**Listed records**
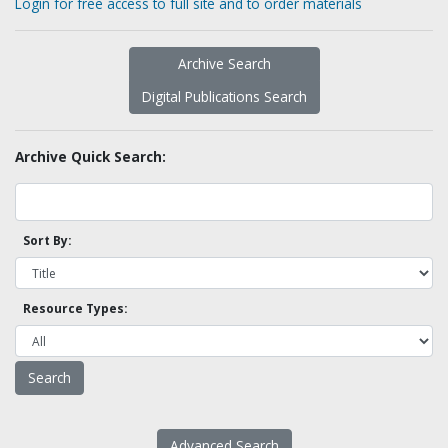
Login for free access to full site and to order materials
Archive Search
Digital Publications Search
Archive Quick Search:
Sort By:
Resource Types:
Advanced Search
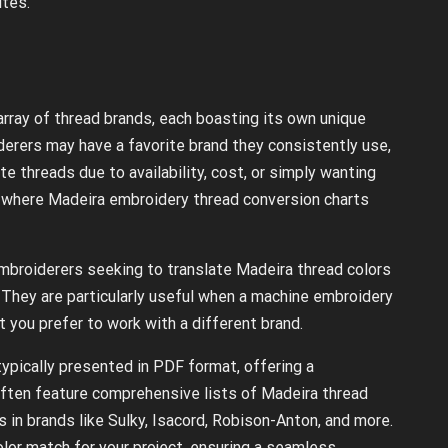
tes.
array of thread brands, each boasting its own unique
erers may have a favorite brand they consistently use,
 threads due to availability, cost, or simply wanting
is where Madeira embroidery thread conversion charts
mbroiderers seeking to translate Madeira thread colors
 They are particularly useful when a machine embroidery
ut you prefer to work with a different brand.
ypically presented in PDF format, offering a
often feature comprehensive lists of Madeira thread
 in brands like Sulky, Isacord, Robison-Anton, and more.
olor match for your project, ensuring a seamless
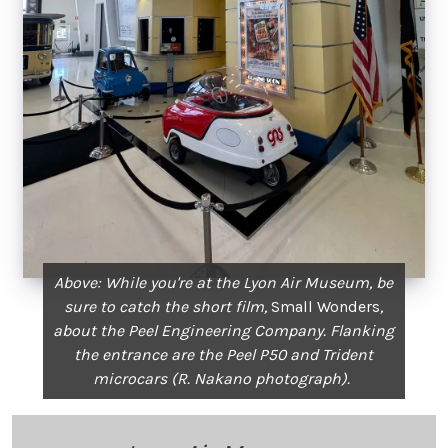
Above: While you're at the Lyon Air Museum, be
sure to catch the short film,
Small Wonders
,
about the Peel Engineering Company. Flanking
the entrance are the Peel P50 and Trident
microcars (R. Nakano photograph).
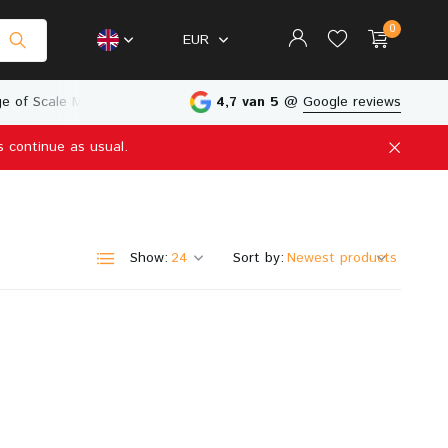
0
EUR
e of Scale Models
Physical Store in The Netherlands
4,7 van 5
@
Google reviews
s continue as usual.
Create an account
Create an account
Show:
Sort by:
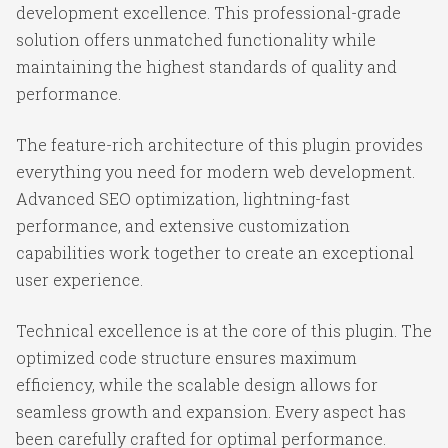
development excellence. This professional-grade
solution offers unmatched functionality while
maintaining the highest standards of quality and
performance.
The feature-rich architecture of this plugin provides
everything you need for modern web development.
Advanced SEO optimization, lightning-fast
performance, and extensive customization
capabilities work together to create an exceptional
user experience.
Technical excellence is at the core of this plugin. The
optimized code structure ensures maximum
efficiency, while the scalable design allows for
seamless growth and expansion. Every aspect has
been carefully crafted for optimal performance.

**Your goal**
With the pictures set aside, repeat every entry above exactly.

**Answer to the exercise**
Login for free access to full site and to order materials
Archive Search
Digital Publications Search
Archive Quick Search:
Sort By:
Resource Types:
Advanced Search
tes.
array of thread brands, each boasting its own unique
erers may have a favorite brand they consistently use,
 threads due to availability, cost, or simply wanting
is where Madeira embroidery thread conversion charts
mbroiderers seeking to translate Madeira thread colors
 They are particularly useful when a machine embroidery
ut you prefer to work with a different brand.
ypically presented in PDF format, offering a
often feature comprehensive lists of Madeira thread
 in brands like Sulky, Isacord, Robison-Anton, and more.
olor match for your project, ensuring a seamless
Above: While you're at the Lyon Air Museum, be
sure to catch the short film,
Small Wonders
,
about the Peel Engineering Company. Flanking
the entrance are the Peel P50 and Trident
microcars (R. Nakano photograph).
0
EUR
e of Scale Models
Physical Store in The Netherlands
4,7 van 5
@
Google reviews
s continue as usual.
Create an account
Create an account
Show:
Sort by:
development excellence. This professional-grade
solution offers unmatched functionality while
maintaining the highest standards of quality and
performance.
The feature-rich architecture of this plugin provides
everything you need for modern web development.
Advanced SEO optimization, lightning-fast
performance, and extensive customization
capabilities work together to create an exceptional
user experience.
Technical excellence is at the core of this plugin. The
optimized code structure ensures maximum
efficiency, while the scalable design allows for
seamless growth and expansion. Every aspect has
been carefully crafted for optimal performance.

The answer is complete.